- Task description:
Among the entries below, please repeat exactly and only the lines from the line containing "эргономичные столы" to the line containing "чёрные столы", both lines included.

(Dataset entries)
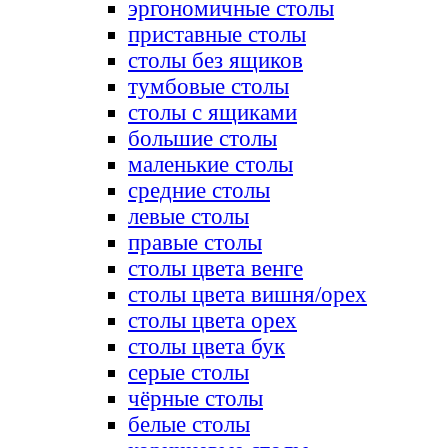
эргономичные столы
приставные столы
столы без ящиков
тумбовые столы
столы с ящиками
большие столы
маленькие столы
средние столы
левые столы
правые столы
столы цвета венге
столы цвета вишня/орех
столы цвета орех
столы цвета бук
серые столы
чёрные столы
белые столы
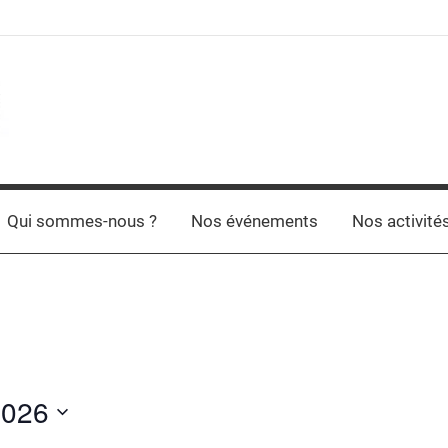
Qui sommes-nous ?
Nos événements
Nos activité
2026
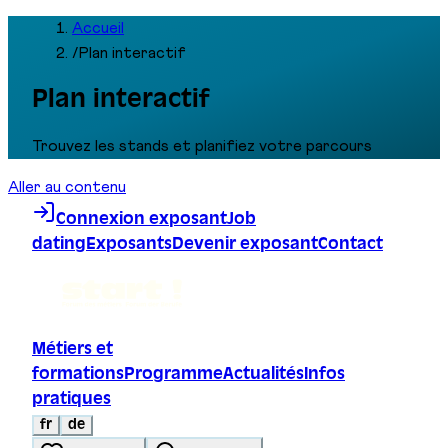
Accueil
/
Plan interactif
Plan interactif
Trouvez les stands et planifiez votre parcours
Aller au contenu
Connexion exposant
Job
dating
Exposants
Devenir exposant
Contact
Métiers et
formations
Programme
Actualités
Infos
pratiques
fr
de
--
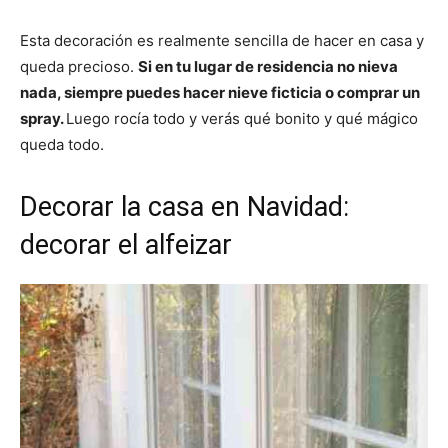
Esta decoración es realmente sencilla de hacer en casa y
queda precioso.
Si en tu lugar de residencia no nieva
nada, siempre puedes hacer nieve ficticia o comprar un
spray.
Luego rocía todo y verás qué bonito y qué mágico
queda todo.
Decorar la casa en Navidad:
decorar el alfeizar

- Result of the task:
эргономичные столы
приставные столы
столы без ящиков
тумбовые столы
столы с ящиками
большие столы
маленькие столы
средние столы
левые столы
правые столы
столы цвета венге
столы цвета вишня/орех
столы цвета орех
столы цвета бук
серые столы
чёрные столы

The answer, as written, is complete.